Hi Gary,
Thanks.I do have some of the events coming in after one pauses and i
am able to see watermarked being advanced event being triggered.
Rohan
On Mon, Jan 15, 2018 at 5:40 AM, Gary Yao wrote:
> Hi Rohan,
>
> In your example, are you saying that after 5:40 you will not receive any
> events
> at all which could advance the watermark?
>
> I am asking because if you are receiving events for other keys/ids from
> your
> KafkaSource after 5:40, the watermark will still be advanced and fire the
> tumbling window.
>
> Best,
> Gary
>
> On Mon, Jan 15, 2018 at 9:03 AM, Rohan Thimmappa <
> rohan.thimma...@gmail.com> wrote:
>
>> No. My question is slightly different.
>>
>> say i get report from 5.10-5.40. the device went offline and never comes
>> back. i will not get any report after 5.40. So 5-6 window never gets closed
>> as we will not get any report after 5.40. in this case 5.00-5.40 data is
>> still in flink memory that will never get sent as we are closing the window
>> by seeing the next hour window. ie any report carrying 6.00 end date in it.
>>
>>
>> so what i would like to do is. Wait for say 1 or 2 hours if i don't get
>> message for the given id then i would like to close the window and send
>> this to destination system(in my case kafka topic.)
>>
>>
>>
>>
>> Rohan
>>
>> On Sun, Jan 14, 2018 at 1:00 PM, Gary Yao wrote:
>>
>>> Hi Rohan,
>>>
>>> I am not sure if I fully understand your problem. For example, if you
>>> receive an
>>> event with a start time of 4:50 and an end time of 5:30, do you want the
>>> "usage"
>>> from 4:50 - 5:00 to be included in the 4:00 - 5:00 window? What if the
>>> event had
>>> an end time of 5:31? Do you then want to ignore the event for the 4:00 -
>>> 5:00
>>> window?
>>>
>>> Best,
>>>
>>> Gary
>>>
>>> On Fri, Jan 12, 2018 at 8:45 PM, Rohan Thimmappa <
>>> rohan.thimma...@gmail.com> wrote:
>>>
Hi Gary,
This is perfect. I am able to get the window working on message
timestamp then clock window also stream the data that are late.

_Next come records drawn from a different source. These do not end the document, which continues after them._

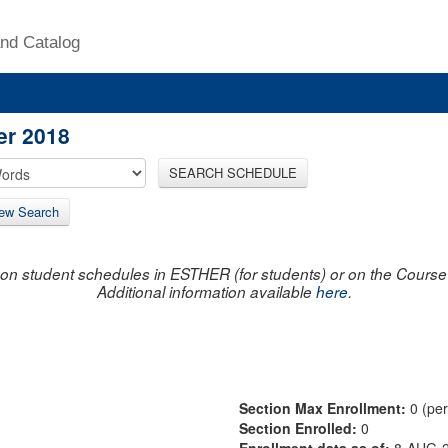
nd Catalog
er 2018
SEARCH SCHEDULE
ew Search
on student schedules in ESTHER (for students) or on the Course R
Additional information available
here
.
Section Max Enrollment:
0 (pe
Section Enrolled:
0
Enrollment data as of:
8-AUG-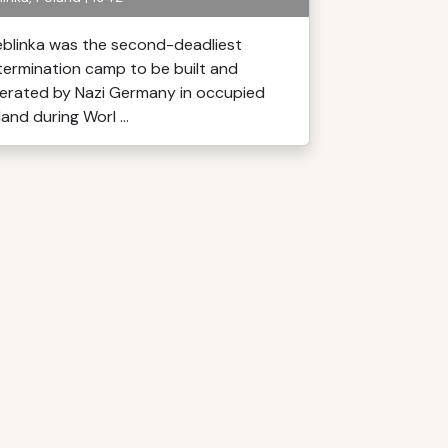
eblinka was the second-deadliest
termination camp to be built and
erated by Nazi Germany in occupied
and during Worl ...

I also having one edge case.
for eg i get my last report at 4.57 and i never get 5.00+ hour report
*ever*. i would like to wait for sometime. My reporting interval size
is 30 min. if in next 30 min if i don't see any record then i would like to
construct 4-5 by closing the window and dispatch the report. Intention is i
don't want to loss the last hour of the data since the stream end in
between the hour.
Rohan
On Fri, Jan 12, 2018 at 12:00 AM, Gary Yao
wrote:
> Hi Rohan,
>
> Your ReportTimestampExtractor assigns timestamps to the stream records
> correctly
> but uses the wall clock to emit Watermarks (System.currentTimeMillis).
> In Flink
> Watermarks are the mechanism to advance the event time. Hence, you
> should emit
> Watermarks according to the time that you extract from your events.
>
> You can take a look at the already existing timestamp extractors /
> watermark
> emitters [1], such as BoundedOutOfOrdernessTimestampExtractor, to see
> how it can
> be done.
>
> Best,
> Gary
>
> [1] https://ci.apache.org/projects/flink/flink-docs-release-1.4/
> dev/event_timestamp_extractors.html
>
> On Fri, Jan 12, 2018 at 5:30 AM, Rohan Thimmappa <
> rohan.thimma...@gmail.com> wrote:
>
>> Hi All,
>>
>>
>> I have following requirement
>>
>> 1. i have avro json message containing {eventid, usage, starttime,
>> endtime}
>> 2. i am reading this from kafka source
>>
>> 3. if there is overlapping hour in a record split the record by
>> rounding off to hourly bounderies
>> 4.My objective is a) read the message b) aggregate the usage between
>> the hour
>> 5. send the aggregated data to another kafka topic.
>>
>> i don't want aggregate based on clock window. if i see next hour in
>> endtime then i would like to close the window and aggregated usage to be
>> send down to kafka sink topic.
>>
>>
>> eg:
>> input data
>> 4.55 - 5.00
>> 5.00 -5.25
>> 5.25- 5.55.
>> 5.55-625
>>
>> after split
>> 4.55- 5.00 - expect record to be going out with this
>> 5.00 -5.25
>> 5.25- 5.55.
>> 5.55-6.00 - expect record to be going out with this
>> 5.00-625
>>
>>
>>
>>
>> 1. i have set the eventime :
>> env.setStreamTimeCharacteristic(TimeCharacteristic.EventTime)
>>
>> 2. val hourlyAggregate: SingleOutputStreamOperator[Tuple2[String,
>> Report]] = stream
>> .flatMap(new SplitFlatMap() // checks if the overlapping hour if yes
>> then create split recordr with hourly boundarry
>> .assignTimestampsAndWatermarks(new ReportTimestampExtractor)
>> .keyBy(0)
>>
>>